+++ Data records +++

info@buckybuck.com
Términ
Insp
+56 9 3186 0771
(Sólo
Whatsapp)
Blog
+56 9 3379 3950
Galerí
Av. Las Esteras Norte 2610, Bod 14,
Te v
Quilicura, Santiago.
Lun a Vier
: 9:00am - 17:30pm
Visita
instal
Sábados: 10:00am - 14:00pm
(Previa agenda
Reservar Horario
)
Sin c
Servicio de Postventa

+++
+++ Data records +++

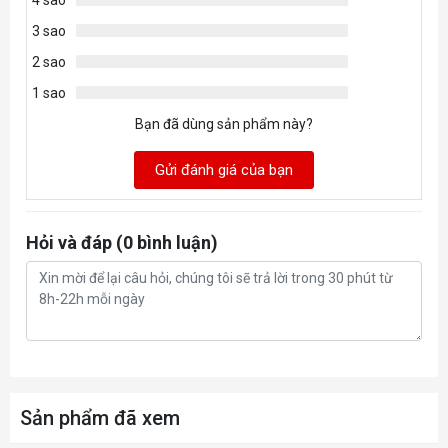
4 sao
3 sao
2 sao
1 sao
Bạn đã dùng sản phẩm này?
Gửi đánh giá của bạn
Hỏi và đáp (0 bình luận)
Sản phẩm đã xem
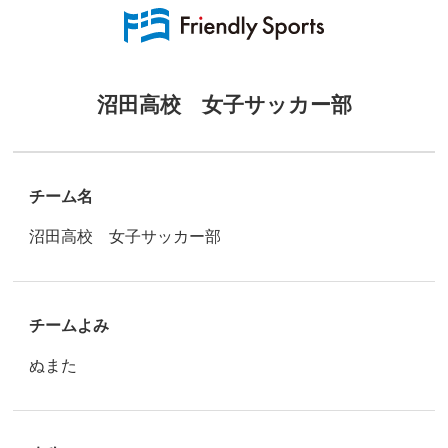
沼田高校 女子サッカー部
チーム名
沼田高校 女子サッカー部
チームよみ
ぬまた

+++

Set down, from the entries above, exactly the lines from the one with "info@buckybuck.com" up to and including the one with "Servicio de Postventa", and no other lines.

Task answer »
info@buckybuck.com
Términ
Insp
+56 9 3186 0771
(Sólo
Whatsapp)
Blog
+56 9 3379 3950
Galerí
Av. Las Esteras Norte 2610, Bod 14,
Te v
Quilicura, Santiago.
Lun a Vier
: 9:00am - 17:30pm
Visita
instal
Sábados: 10:00am - 14:00pm
(Previa agenda
Reservar Horario
)
Sin c
Servicio de Postventa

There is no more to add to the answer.